=== Section Start ===

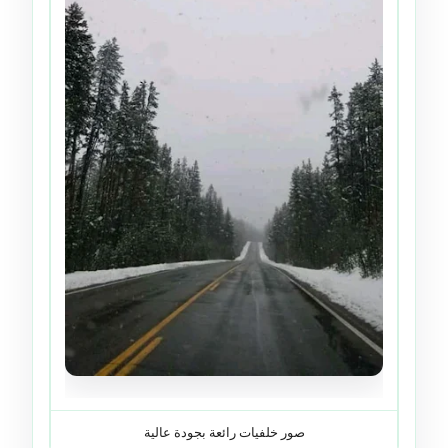
صور خلفيات رائعة بجودة عالية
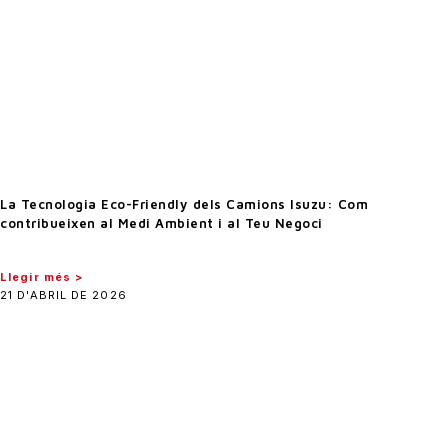
La Tecnologia Eco-Friendly dels Camions Isuzu: Com
contribueixen al Medi Ambient i al Teu Negoci
Llegir més >
21 D'ABRIL DE 2026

=== Section End ===

### TASK STATEMENT
Wherever a picture appears in the material above, skip it and copy the rest without change.

### WRITTEN RESPONSE
صور خلفيات رائعة بجودة عالية
La Tecnologia Eco-Friendly dels Camions Isuzu: Com
contribueixen al Medi Ambient i al Teu Negoci
Llegir més >
21 D'ABRIL DE 2026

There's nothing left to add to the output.